• [Information supplied]
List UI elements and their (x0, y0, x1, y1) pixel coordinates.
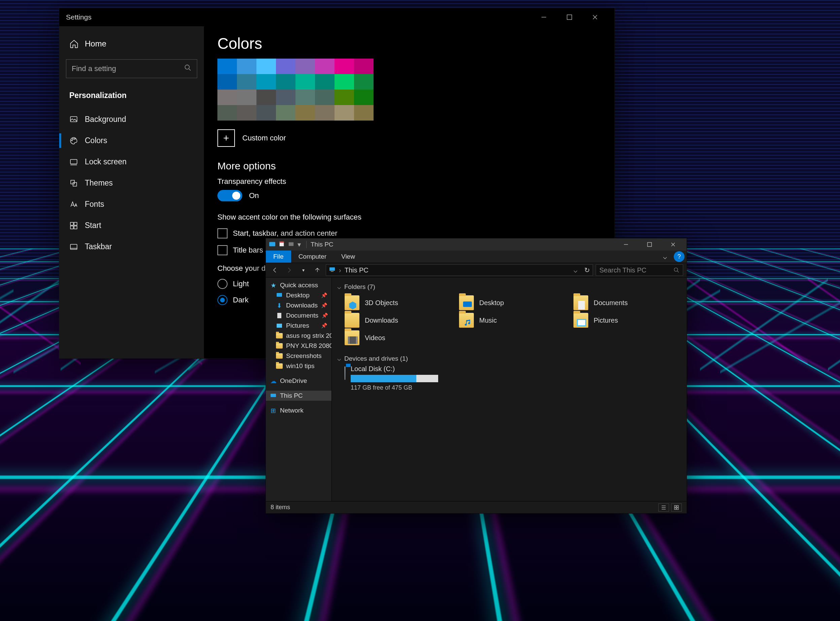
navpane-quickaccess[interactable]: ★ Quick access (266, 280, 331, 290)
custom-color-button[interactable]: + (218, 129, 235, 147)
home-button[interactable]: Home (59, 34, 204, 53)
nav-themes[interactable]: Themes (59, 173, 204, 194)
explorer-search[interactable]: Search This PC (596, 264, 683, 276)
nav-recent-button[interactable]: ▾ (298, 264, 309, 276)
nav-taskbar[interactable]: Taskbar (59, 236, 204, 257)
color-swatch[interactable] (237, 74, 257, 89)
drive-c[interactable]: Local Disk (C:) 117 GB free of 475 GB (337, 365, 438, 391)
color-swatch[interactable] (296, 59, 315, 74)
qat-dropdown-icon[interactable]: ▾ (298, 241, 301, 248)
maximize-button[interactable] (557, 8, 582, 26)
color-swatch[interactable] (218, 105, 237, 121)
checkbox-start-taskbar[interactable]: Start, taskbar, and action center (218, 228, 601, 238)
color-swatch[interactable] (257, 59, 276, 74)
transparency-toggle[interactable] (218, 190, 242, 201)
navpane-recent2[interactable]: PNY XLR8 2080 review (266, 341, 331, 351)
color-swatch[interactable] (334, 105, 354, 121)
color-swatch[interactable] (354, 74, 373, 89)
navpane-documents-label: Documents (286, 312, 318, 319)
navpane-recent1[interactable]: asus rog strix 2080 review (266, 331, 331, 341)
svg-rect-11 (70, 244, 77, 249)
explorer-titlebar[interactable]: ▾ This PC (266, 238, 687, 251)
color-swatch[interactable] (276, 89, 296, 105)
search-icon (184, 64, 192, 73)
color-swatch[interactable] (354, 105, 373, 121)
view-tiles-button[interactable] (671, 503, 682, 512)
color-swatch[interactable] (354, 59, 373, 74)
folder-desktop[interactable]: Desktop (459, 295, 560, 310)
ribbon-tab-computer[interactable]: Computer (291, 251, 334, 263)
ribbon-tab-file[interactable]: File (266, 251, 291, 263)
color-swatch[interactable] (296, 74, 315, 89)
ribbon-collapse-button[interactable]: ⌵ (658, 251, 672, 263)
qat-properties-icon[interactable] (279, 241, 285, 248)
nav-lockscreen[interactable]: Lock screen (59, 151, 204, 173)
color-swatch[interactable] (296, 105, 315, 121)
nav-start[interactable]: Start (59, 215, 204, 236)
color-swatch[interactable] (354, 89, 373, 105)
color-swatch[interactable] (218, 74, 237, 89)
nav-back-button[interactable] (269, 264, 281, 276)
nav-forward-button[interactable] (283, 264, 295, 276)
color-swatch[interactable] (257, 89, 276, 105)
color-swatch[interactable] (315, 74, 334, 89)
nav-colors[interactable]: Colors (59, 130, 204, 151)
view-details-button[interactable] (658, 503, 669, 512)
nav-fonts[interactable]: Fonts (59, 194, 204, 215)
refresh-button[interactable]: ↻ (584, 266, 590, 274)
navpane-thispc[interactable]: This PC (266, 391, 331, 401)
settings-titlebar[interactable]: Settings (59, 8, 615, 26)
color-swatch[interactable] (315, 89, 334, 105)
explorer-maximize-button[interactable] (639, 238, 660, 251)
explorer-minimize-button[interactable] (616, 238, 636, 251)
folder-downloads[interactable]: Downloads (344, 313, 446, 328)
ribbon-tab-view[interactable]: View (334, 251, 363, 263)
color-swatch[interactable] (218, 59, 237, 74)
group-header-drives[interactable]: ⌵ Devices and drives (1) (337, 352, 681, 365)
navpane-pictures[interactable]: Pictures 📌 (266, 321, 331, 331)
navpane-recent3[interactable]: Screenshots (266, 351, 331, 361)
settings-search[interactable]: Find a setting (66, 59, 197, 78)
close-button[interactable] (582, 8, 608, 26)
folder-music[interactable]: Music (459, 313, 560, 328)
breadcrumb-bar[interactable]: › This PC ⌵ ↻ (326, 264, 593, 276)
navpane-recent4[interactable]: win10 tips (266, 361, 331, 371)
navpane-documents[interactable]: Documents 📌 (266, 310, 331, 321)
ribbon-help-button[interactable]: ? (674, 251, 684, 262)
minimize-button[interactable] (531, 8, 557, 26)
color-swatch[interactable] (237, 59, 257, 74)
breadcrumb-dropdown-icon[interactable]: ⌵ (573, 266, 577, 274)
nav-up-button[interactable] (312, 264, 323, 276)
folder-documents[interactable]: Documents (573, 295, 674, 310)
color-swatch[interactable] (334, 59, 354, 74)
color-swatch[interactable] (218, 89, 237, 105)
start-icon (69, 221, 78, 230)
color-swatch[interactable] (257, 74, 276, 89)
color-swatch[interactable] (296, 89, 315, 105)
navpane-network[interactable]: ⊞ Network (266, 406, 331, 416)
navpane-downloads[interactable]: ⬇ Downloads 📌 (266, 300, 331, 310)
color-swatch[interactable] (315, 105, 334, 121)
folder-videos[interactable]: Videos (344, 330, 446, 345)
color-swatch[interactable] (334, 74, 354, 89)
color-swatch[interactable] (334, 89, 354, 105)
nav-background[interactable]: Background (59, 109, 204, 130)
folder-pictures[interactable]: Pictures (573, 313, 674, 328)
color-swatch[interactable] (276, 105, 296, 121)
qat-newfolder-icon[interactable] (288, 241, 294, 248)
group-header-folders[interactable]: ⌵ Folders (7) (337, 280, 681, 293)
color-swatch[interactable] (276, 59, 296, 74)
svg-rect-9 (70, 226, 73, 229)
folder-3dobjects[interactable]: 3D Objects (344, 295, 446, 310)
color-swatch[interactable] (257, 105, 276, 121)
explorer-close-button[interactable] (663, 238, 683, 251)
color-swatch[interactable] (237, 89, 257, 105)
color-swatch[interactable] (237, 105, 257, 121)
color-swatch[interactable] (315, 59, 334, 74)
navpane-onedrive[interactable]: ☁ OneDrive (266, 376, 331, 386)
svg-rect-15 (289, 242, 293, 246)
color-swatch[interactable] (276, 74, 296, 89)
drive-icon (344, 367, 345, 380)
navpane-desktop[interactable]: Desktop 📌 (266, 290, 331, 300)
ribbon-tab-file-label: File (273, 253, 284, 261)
* * *
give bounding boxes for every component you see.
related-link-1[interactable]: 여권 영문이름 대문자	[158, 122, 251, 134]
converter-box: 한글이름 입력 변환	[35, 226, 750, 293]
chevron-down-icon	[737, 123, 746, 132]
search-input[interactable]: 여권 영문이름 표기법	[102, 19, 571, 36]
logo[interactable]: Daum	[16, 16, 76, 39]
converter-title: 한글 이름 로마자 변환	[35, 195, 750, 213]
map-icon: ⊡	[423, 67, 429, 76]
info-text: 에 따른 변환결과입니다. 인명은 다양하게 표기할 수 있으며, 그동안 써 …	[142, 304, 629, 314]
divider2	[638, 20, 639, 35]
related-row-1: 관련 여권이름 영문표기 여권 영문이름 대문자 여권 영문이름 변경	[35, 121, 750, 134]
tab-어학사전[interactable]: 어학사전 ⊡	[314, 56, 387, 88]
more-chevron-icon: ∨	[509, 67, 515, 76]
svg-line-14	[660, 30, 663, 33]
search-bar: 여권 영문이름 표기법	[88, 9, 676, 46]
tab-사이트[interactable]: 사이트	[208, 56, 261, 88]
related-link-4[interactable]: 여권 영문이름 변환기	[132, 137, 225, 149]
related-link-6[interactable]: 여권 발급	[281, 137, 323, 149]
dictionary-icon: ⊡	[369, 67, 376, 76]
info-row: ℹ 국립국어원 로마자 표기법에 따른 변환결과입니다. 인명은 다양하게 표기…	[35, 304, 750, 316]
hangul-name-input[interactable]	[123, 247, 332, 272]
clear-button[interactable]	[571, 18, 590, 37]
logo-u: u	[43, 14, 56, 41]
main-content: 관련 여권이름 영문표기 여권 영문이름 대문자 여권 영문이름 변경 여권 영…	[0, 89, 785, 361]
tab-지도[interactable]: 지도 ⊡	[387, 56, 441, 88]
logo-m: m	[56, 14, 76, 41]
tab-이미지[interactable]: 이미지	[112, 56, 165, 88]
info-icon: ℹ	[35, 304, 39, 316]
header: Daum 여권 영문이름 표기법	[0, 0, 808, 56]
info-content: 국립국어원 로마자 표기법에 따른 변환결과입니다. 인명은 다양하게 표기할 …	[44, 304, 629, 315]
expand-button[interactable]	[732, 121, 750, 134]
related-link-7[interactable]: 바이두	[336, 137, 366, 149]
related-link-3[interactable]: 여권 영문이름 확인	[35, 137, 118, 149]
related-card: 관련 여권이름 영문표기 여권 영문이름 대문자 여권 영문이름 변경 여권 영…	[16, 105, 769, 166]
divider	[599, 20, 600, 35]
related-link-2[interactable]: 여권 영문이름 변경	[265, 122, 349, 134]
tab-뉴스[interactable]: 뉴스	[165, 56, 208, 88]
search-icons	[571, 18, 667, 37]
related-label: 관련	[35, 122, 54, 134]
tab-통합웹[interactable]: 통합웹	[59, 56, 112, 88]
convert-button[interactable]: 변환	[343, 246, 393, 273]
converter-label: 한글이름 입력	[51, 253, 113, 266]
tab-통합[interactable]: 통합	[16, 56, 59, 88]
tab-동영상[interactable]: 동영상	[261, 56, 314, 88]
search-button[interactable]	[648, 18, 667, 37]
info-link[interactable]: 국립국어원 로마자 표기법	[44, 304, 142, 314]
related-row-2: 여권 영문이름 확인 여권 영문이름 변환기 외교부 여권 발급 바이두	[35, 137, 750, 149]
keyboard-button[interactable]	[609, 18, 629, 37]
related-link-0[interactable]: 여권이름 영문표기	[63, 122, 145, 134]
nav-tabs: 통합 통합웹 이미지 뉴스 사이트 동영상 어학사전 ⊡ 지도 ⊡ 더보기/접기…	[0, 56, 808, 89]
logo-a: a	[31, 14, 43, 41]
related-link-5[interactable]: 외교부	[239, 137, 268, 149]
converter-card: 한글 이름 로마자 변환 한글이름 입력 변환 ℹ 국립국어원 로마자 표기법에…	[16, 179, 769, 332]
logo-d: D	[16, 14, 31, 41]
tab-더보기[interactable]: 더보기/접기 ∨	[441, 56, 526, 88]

• [Activity]
Wherever a line of the listing above contains the string "close", copy that line.

• [Solution]
close-button[interactable] (582, 8, 608, 26)
explorer-close-button[interactable] (663, 238, 683, 251)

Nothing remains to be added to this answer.